No. The Yellowstone Caldera going off is an ELE straight up. The entire atmosphere will be gone along with instant forced realignment of all the continental shelves. There might be some microbes somewhere that live, but there will be no more humans.In theory couldn't a well stocked bunker in some other continent hold survivors for long enough? I have not read enough predictions about a Yellowstone eruption.
yes the planet and "life" would endure. thats really not saying much after the hundred or more years of a radiation cloud and maybe a few hundred thousand year ice age. there could be some fish chilling out under all that ice near a hot spring which could survive. but uh. thats it.Really go look at the super volcanos video I posted people it all there. Caldera eruptions linked to yellow stone hot spot happen roughly once every every million years are so. It is caused by a hotspot just like the Hawaiian one that made those island. As near as can be determined there is no indication that hotspots ever burnout. They are a near permanent factor like the contents and probably more permanent actually. Contents pass over them and they cause caldera eruptions on land and less violent eruptions at sea generally because of the thickness of crust.
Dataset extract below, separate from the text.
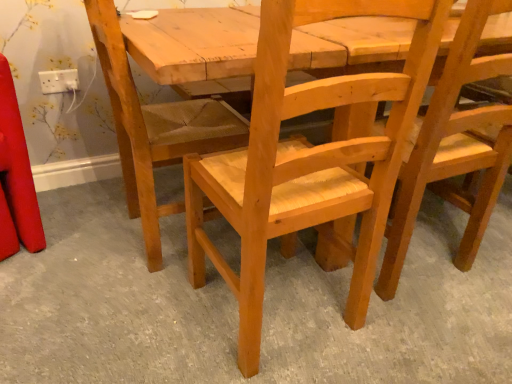 Locate an element on the screen. The width and height of the screenshot is (512, 384). free space that is to the left of natural wood chair at center, the third chair positioned from the right is located at coordinates (79, 232).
It not the end of the world if one goes off. It would be the end the world as we currently see it. But life and planet will survive just as it has during the thousand are so previous caldera eruptions.
You're vastly overestimating the impact of such an eruption on a global scale. Yellowstone already has erupted in the past. In fact, in some cases so recently that humans were on the planet and larger mega eruptions when hominids were around. They've actually found geologic evidence of the ash zone. It literally covers like half the US and was over a meter thick hundreds of miles from the location. But keep in mind that it didn't cause any massive ELE of note. It's not like 90% of mammals or whatever went extinct.
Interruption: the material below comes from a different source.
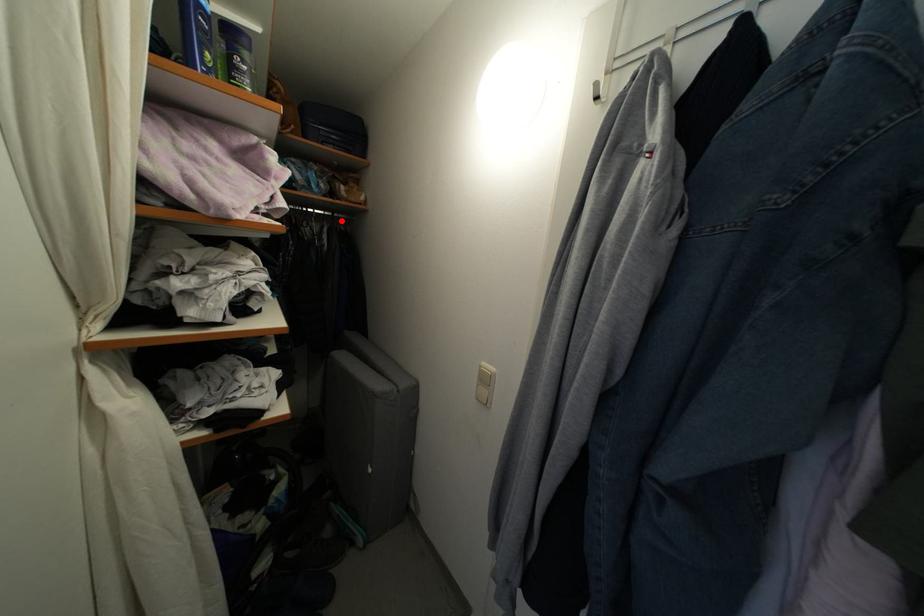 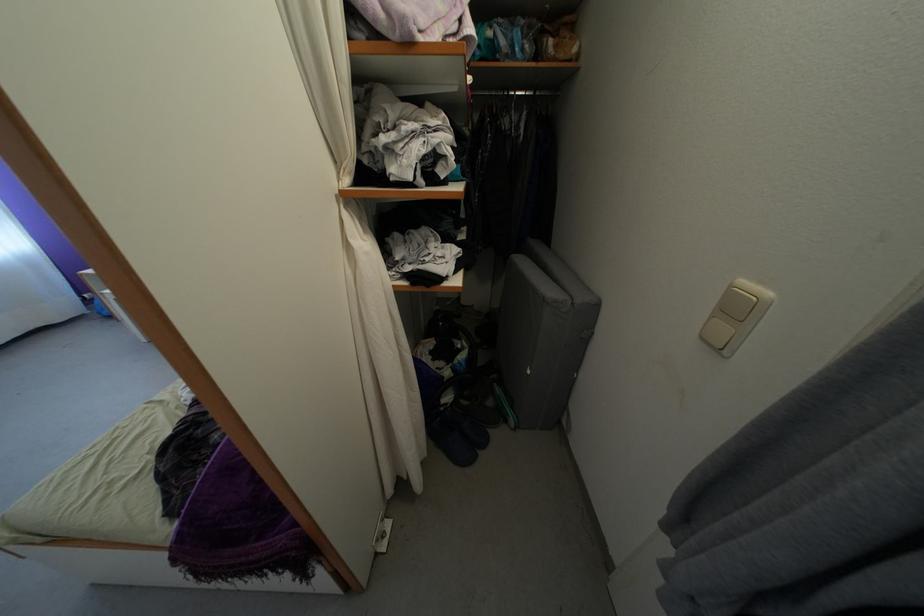 Locate, in the second image, the point that corresponds to the highlighted location in the first image.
Here's a historical context
Sulfur does fuck up the atmosphere to be sure. In fact, that is partially why the non-avian dinosaur killing asteroid was so bad...it struck directly on a location that released a FUCKLOAD of sulfur and put it high into the atmosphere. My old paleontology professor also theorized that it may have struck in the Spring due to studies of plant fossils, because the super acid rain would have fucked up plants bad and because they used all their energy to emerge for Spring, they were less able to recover in the subsequent years (which in turn fucked up the food chain and why pretty much most land species weighing more than 50 lbs went extinct).
The Siberia Magmatraps are also theorized to have heavily caused the Permian-Triassic extinction, in conjunction with asteroid impacts. That extinct event was one of the worst in history...like 90% of all life died on the planet.